Ebamba Ndutu Lufiau, le complice et chauffeur du meurtrier d’Angelo D’Onofrio, assassiné sur une terrasse d’un café de la rue Fleury il y a trois ans, a écopé vendredi de huit ans d’emprisonnement pour homicide involontaire. La mort de l’innocent septuagénaire a semé « souffrance » et « désespoir » dans la famille de la victime, a conclu le juge Daniel Royer.

Louis-Samuel Perron Louis-Samuel Perron
La Presse

Jeff Joubens Theus a criblé de balles Angelo D’Onofrio en plein jour, le 2 juin 2016, sur la terrasse du café Hillside, dans l’est de Montréal. Or, l’assassin croyait tuer Antonio Vanelli, un membre du crime organisé italien montréalais et habitué du café. Le tireur a ensuite pris la fuite avec Ebamba Ndutu Lufiau qui l’attendait dans un véhicule. Le chauffeur était d’ailleurs passé deux fois devant le café-bar deux heures avant l’assassinat.

Si Jeff Joubens Theus a écopé de la prison à vie sans possibilité de libération conditionnelle avant 25 ans au terme de son procès devant jury, Ebamba Ndutu Lufiau a été acquitté de meurtre et s’en est tiré avec une condamnation moindre d’homicide involontaire le mois dernier. Le juge a conclu que le chauffeur ne connaissait pas nécessairement les intentions meurtrières du tireur.

Le procureur de la Couronne, Me Éric de Champlain, réclamait dix ans de détention, alors que l’avocat de Lufiau, Me Steve Hanafi, demandait une peine de 18 à 30 mois. Cette dernière suggestion a été qualifiée de « déraisonnablement clémente » par le juge Royer. Le magistrat a également rejeté la proposition « trop sévère » de la poursuite.  

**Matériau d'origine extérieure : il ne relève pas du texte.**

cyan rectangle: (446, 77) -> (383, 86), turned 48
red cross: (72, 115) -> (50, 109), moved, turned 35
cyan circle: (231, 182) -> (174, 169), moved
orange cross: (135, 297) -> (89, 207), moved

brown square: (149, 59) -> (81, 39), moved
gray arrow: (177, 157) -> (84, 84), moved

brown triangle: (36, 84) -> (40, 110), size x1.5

Il lui reste quatre ans et 11 mois à purger sur sa peine de huit ans en tenant compte du temps purger en détention préventive.

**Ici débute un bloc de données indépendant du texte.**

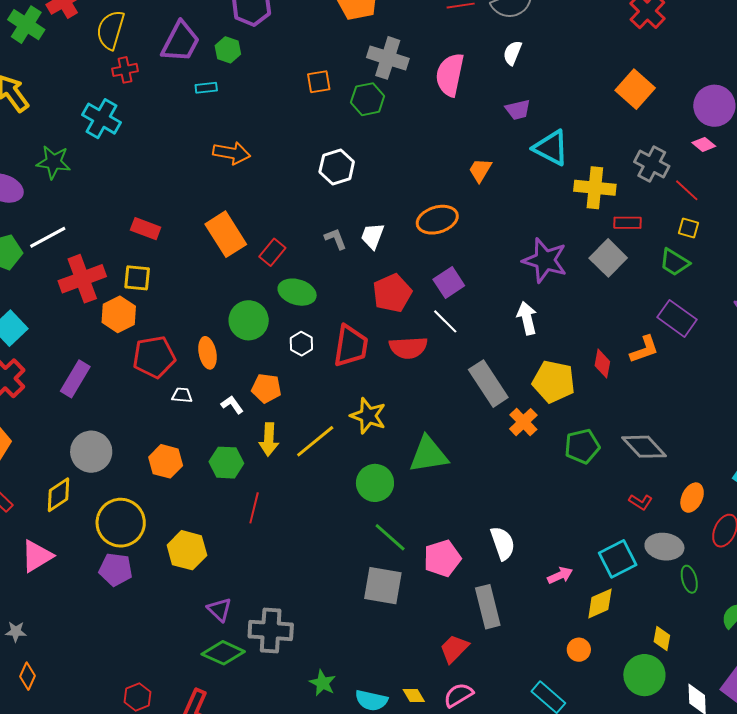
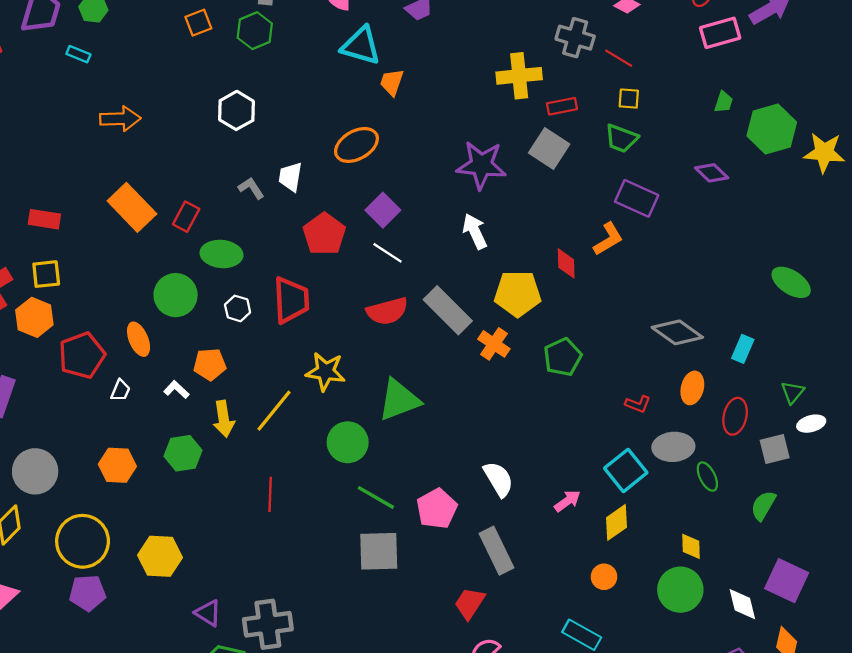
cyan rectangle: (206, 88) -> (78, 54), turned 40
cyan triangle: (551, 148) -> (361, 46), moved
red semicircle: (408, 348) -> (387, 311), moved
white trapezoid: (182, 395) -> (120, 390), turned 120
gray diamond: (644, 447) -> (677, 332), moved
red line: (254, 508) -> (270, 494), moved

Le juge a retenu de nombreux facteurs aggravants dans la détermination de la peine comme la commission du crime dans un lieu public, la soigneuse planification du crime et l’appât du gain de l’accusé. Selon le juge, Ebamba Ndutu Lufiau aurait dû au moins prévoir que son complice risquait de blesser gravement quelqu’un.  

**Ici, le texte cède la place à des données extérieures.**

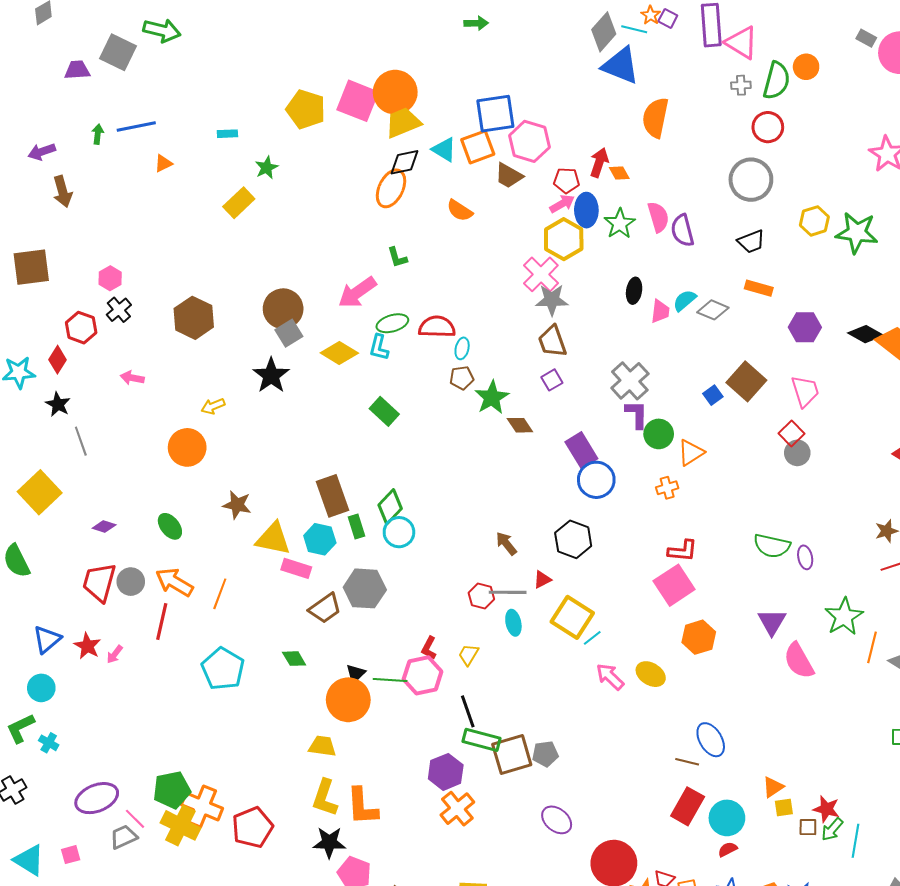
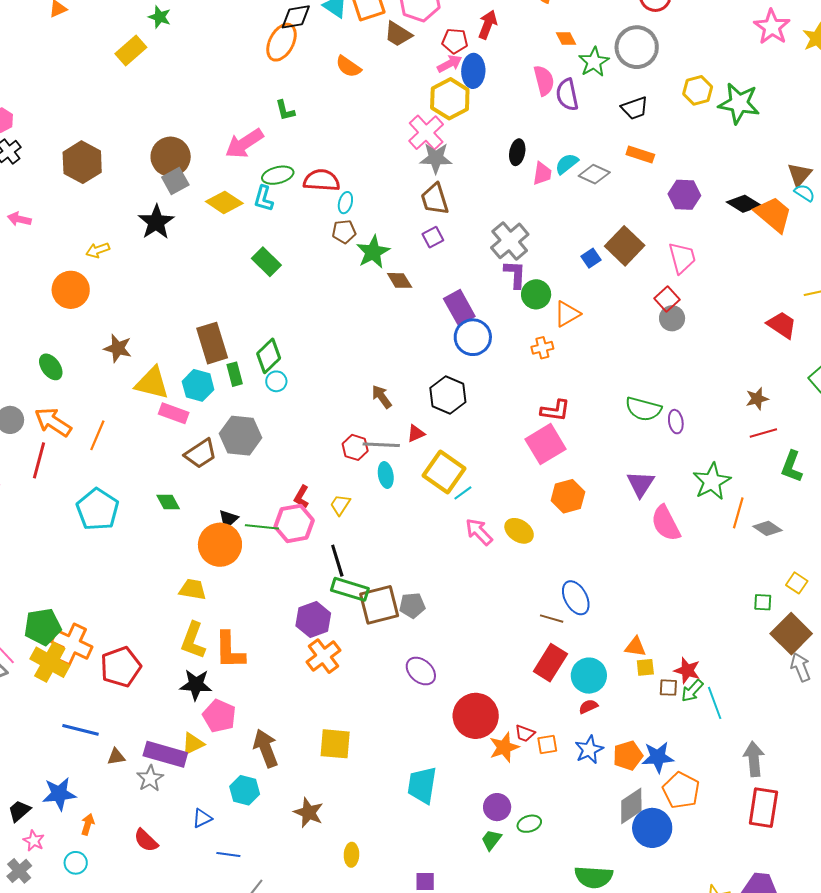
green star: (267, 168) -> (160, 17), turned -30
orange diamond: (619, 173) -> (566, 39), moved
green star: (620, 224) -> (594, 62), moved
cyan circle: (399, 532) -> (276, 381), size x0.7
orange triangle: (773, 787) -> (635, 647), turned 40
cyan line: (855, 841) -> (715, 703), turned -32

Le juge Royer a aussi considéré dans sa décision que Ebamba Ndutu Lufiau avait commis l’infraction de complicité après le fait de meurtre, même s’il n’a pas été accusé de ce crime. « [Il s’agit] d’une circonstance aggravante qui nécessite qu’une attention particulière soit portée sur les facteurs de dénonciation et de dissuasion générale », soutient le juge.

La « violence du meurtre » et les traumatismes causés à la famille constituent d’autres conséquences aggravantes, a estimé le juge Royer. La famille de la victime a déposé de poignants témoignages écrits il y a deux semaines à l’étape des observations sur la peine.  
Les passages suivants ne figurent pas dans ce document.